For $15 million a year, wouldn't you think Katie Couric could find the time in her day to reflect on her own feelings in her Couric & Co. blog on the cbsnews.com Web site -- and not on those of a Wall Street Journal reporter named Jeffrey Zaslow?

Indeed. Plagiarism, as a general rule, lacks the sexed-up underbelly allure of the drugs-lust-death cycle of, say, all things Dannielynica. But for anyone who plies their trade with words, it's a crime as malodorous as a corpse--a sin that should rightly halt careers and set the highest of bars for redemption.

Blum certainly unleashes a goodly measure of scorn on Couric, her handlers, and the network itself. But, in an interesting pivot, Blum goes beyond the momentary sin to bring a damning case against CBS. In short: it's not the plagiarism that's the problem, it's the lack of leadership.

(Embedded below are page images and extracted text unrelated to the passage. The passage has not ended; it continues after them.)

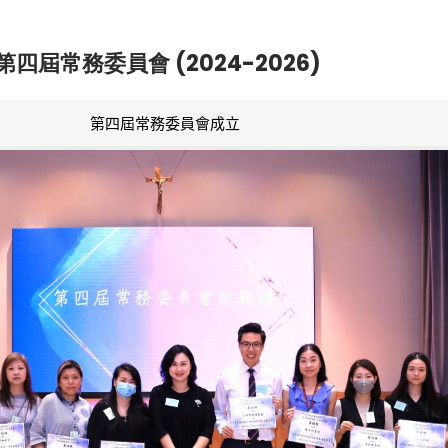
第四屆常務委員會 (2024-2026)
第四屆常務委員會成立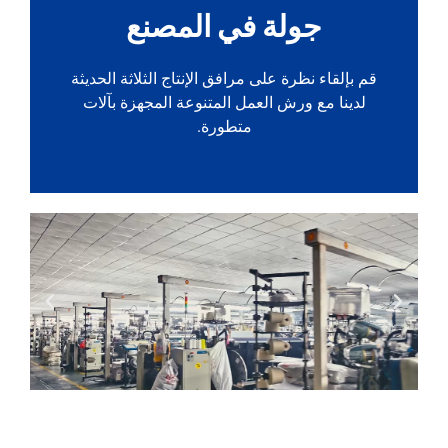
جولة في المصنع
قم بإلقاء نظرة على مرافق الإنتاج الثلاثة الحديثة
لدينا مع ورش العمل المتنوعة المجهزة بآلات
متطورة.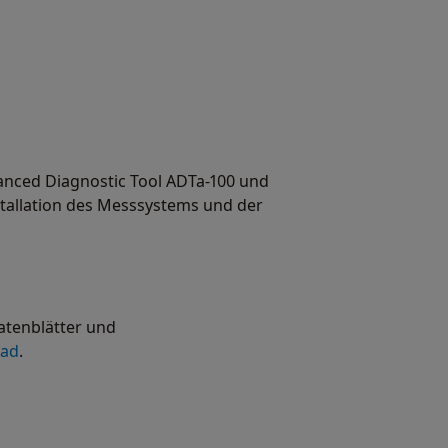
anced Diagnostic Tool ADTa-100 und
stallation des Messsystems und der
atenblätter und
oad
.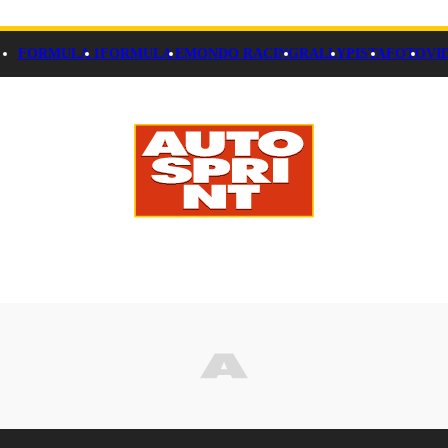
FORMULA 1
FORMULA E
MONDO RACING
RALLY
PISTA
FOTO
VI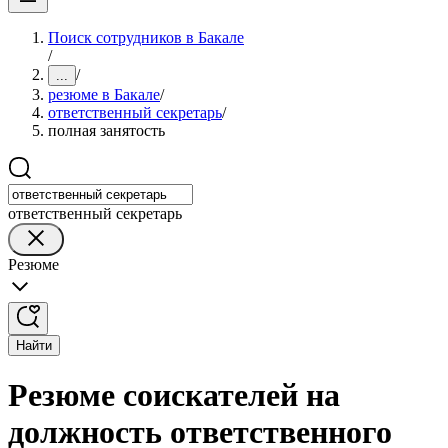
Поиск сотрудников в Бакале
/
/
...
резюме в Бакале
/
ответственный секретарь
/
полная занятость
ответственный секретарь
Резюме
Найти
Резюме соискателей на
должность ответственного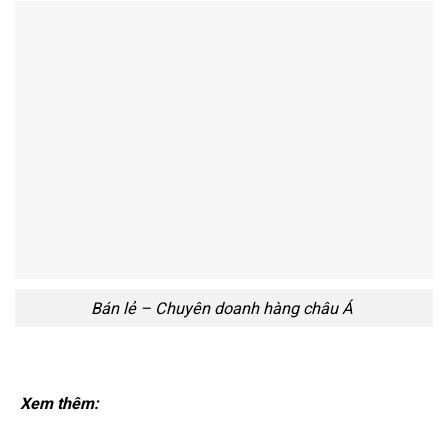
Bán lẻ – Chuyên doanh hàng châu Á
Xem thêm: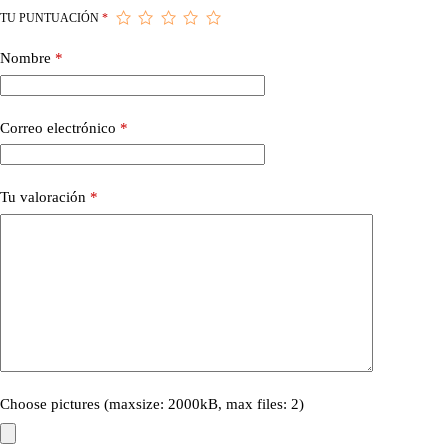
TU PUNTUACIÓN
*
Nombre
*
Correo electrónico
*
Tu valoración
*
Choose pictures (maxsize: 2000kB, max files: 2)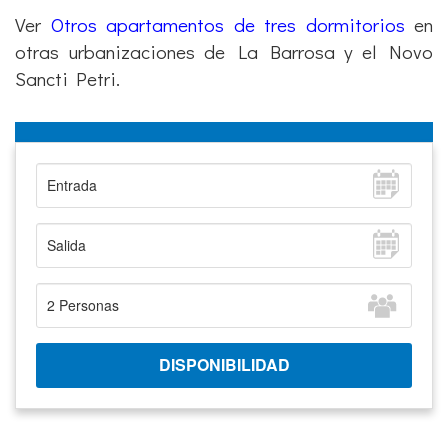
Ver
Otros apartamentos de tres dormitorios
en
otras urbanizaciones de La Barrosa y el Novo
Sancti Petri.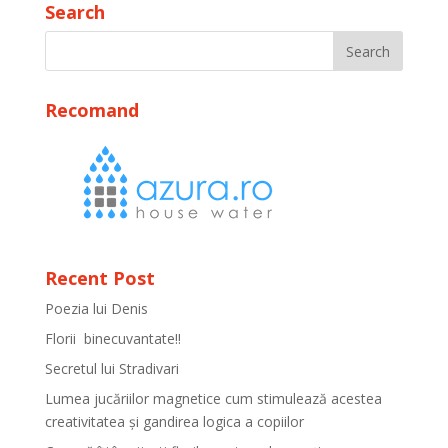
Search
Recomand
Recent Post
Poezia lui Denis
Florii binecuvantate!!
Secretul lui Stradivari
Lumea jucăriilor magnetice cum stimulează acestea
creativitatea și gandirea logica a copiilor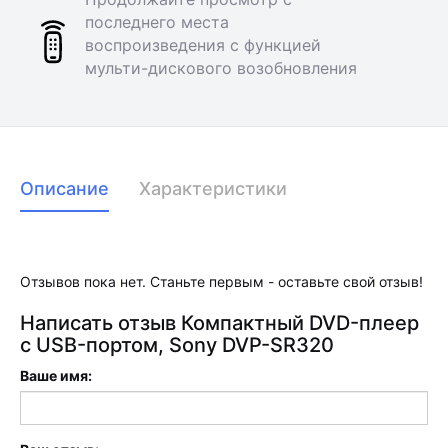
последнего места
воспроизведения с функцией
мульти-дискового возобновления
Описание
Характеристики
Отзывов пока нет. Станьте первым - оставьте свой отзыв!
Написать отзыв Компактный DVD-плеер
с USB-портом, Sony DVP-SR320
Ваше имя: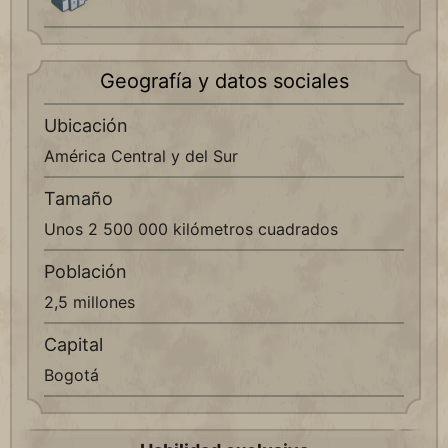
Geografía y datos sociales
Ubicación
América Central y del Sur
Tamaño
Unos 2 500 000 kilómetros cuadrados
Población
2,5 millones
Capital
Bogotá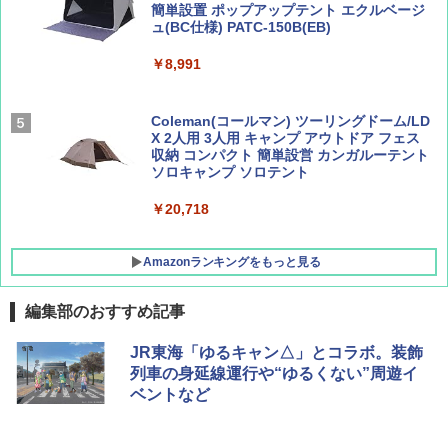
簡単設置 ポップアップテント エクルベージ
BE-PAL(ビ-パル) 2026年 9 月号【特別付録:
新しい日本地理 地図・統計・移動から読み
ュ(BC仕様) PATC-150B(EB)
SOTO ミニマル"旅"財布 ランダム2種】
解く (講談社現代新書)
￥8,991
￥1,500
￥1,540
Coleman(コールマン) ツーリングドーム/LD
X 2人用 3人用 キャンプ アウトドア フェス
収納 コンパクト 簡単設営 カンガルーテント
ソロキャンプ ソロテント
￥20,718
Amazonランキングをもっと見る
編集部のおすすめ記事
BUNDOK(バンドック)ソロ ドーム 1 EX BDK
JR東海「ゆるキャン△」とコラボ。装飾
-08EX カーキ ソロキャンプ ポリエステル フ
列車の身延線運行や“ゆるくない”周遊イ
レーム テント
ベントなど
￥14,800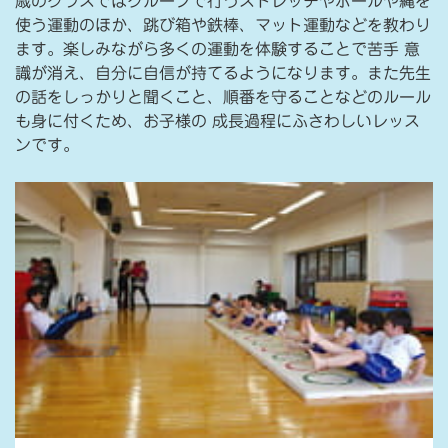
歳のクラスではグループで行うストレッチやボールや縄を
使う運動のほか、跳び箱や鉄棒、マット運動などを教わり
ます。楽しみながら多くの運動を体験することで苦手 意
識が消え、自分に自信が持てるようになります。また先生
の話をしっかりと聞くこと、順番を守ることなどのルール
も身に付くため、お子様の 成長過程にふさわしいレッス
ンです。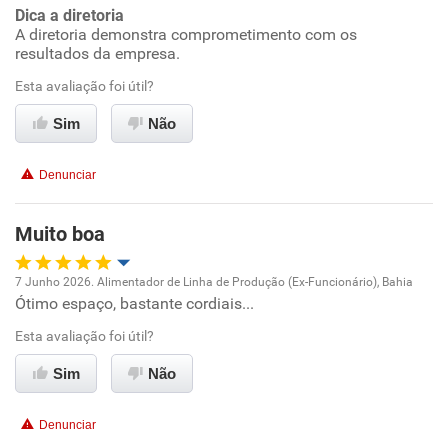
Dica a diretoria
A diretoria demonstra comprometimento com os
resultados da empresa.
Esta avaliação foi útil?
Sim
Não
Denunciar
Muito boa
7 Junho 2026. Alimentador de Linha de Produção (Ex-Funcionário), Bahia
Ótimo espaço, bastante cordiais...
Oportunidade de promoção
Esta avaliação foi útil?
Ambiente de trabalho
Sim
Não
Conciliação com a vida familiar
Denunciar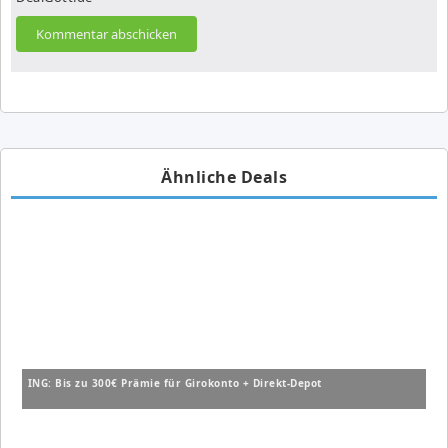
Ähnliche Deals
ING: Bis zu 300€ Prämie für Girokonto + Direkt-Depot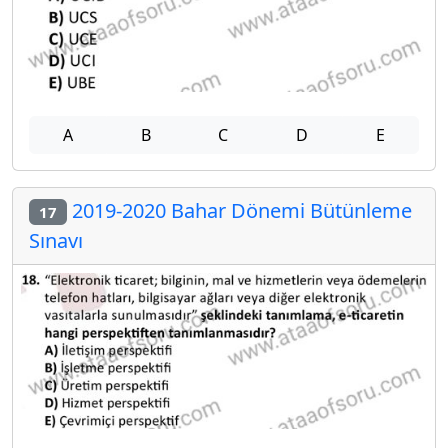
A
B
C
D
E
2019-2020 Bahar Dönemi Bütünleme
17
Sınavı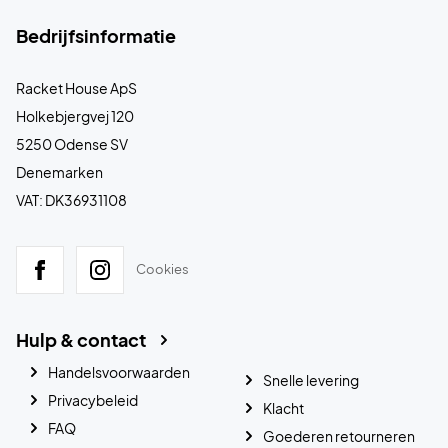
Bedrijfsinformatie
Racket House ApS
Holkebjergvej 120
5250 Odense SV
Denemarken
VAT: DK36931108
Cookies
Hulp & contact
Handelsvoorwaarden
Snelle levering
Privacybeleid
Klacht
FAQ
Goederen retourneren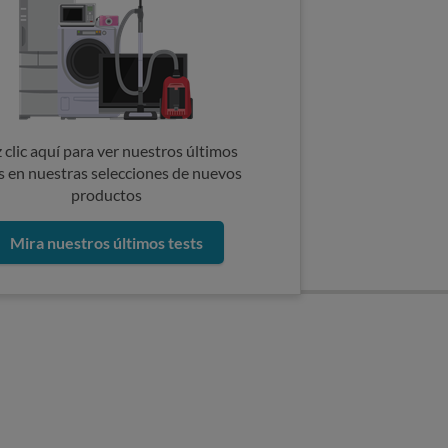
 clic aquí para ver nuestros últimos
s en nuestras selecciones de nuevos
productos
Mira nuestros últimos tests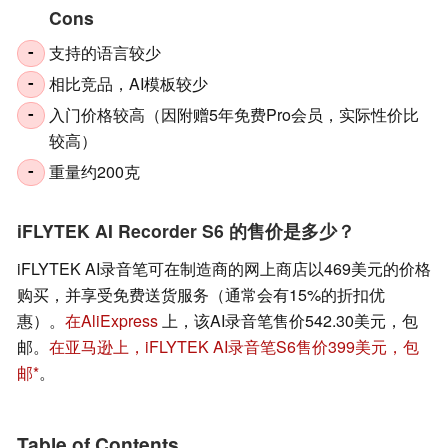
Cons
支持的语言较少
-
相比竞品，AI模板较少
-
入门价格较高（因附赠5年免费Pro会员，实际性价比
-
较高）
重量约200克
-
iFLYTEK AI Recorder S6 的售价是多少？
iFLYTEK AI录音笔可在制造商的网上商店以469美元的价格
购买，并享受免费送货服务（通常会有15%的折扣优
惠）。
在AliExpress
上，该AI录音笔售价542.30美元，包
邮。
在亚马逊上，iFLYTEK AI录音笔S6售价399美元，包
邮
。
Table of Contents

  • CBS: "Ham-handed" again. CBS doesn't just have the Couric stink lingering in their front office, they've got the Imus stench as well. Blum doesn't entirely connect the dots, but he notes the hemming and hawing in both instances: the infighting on Imus, the sloppy way the Couric piece was labelled as being flawed due to "omission" rather than outright theft. Not to mention that Rathergate, and all its attendant mishegoss, is not far from anyone's mind.
  • Blum gets the "Web 2.0" angle precisely right as well--the essential ingredient to a good blog is authenticity. "But with the expansion of the blogosphere, where dueling networks routinely parlay the cult of personality into a weapon in the publicity war, it seems sad that Ms. Couric can't play the game by the same rules as her NBC counterpart Brian Williams does. Anyone who has ever read Mr. Williams's highly personal blog entries on the NBC News Web site knows he wrote them himself."
  • Thus, this goes beyond mere content. Rudderless CBS, alist in the seas of e-media, end up looking like bunglers. Who's running the technology show? Who's giving the orders, where these blogs are concerned, and are they clear on concept? Is there a codified e-media approach at work at CBS, or is it nothing more than slapped together frippery? Not to mention: what sort of message does this send to shareholders?
  • Couric: writer or reader? Citing examples of Couric's less-than-stellar grasp of the written word, Blum comes tantalizingly close to asking the question outright--who was in charge of evaluating Couric's off-camera abilities? Who was in charge of oversight? If it was the fired producer, Melissa McNamara, to what extent is she culpable? Did she literally lift Zaslow's words off of his page and onto Couric's blog? If she didn't, who did? And what does this say about the quality of McNamara's colleagues?

While a bit scattered, and, as cited above, sometimes lacking in those "close the circle" moments, Blum's piece is a necessary debate-changer, moving beneath the surface crime and getting right into the befouled DNA of a reeling news outfit. As for Couric, Blum stops short of a full evisceration, but he hammers home a wise warning: if Couric wants to salvage her reputation and keep CBS News in the game, it's incumbent on her to fill what appears to be a gaping leadership vacuum.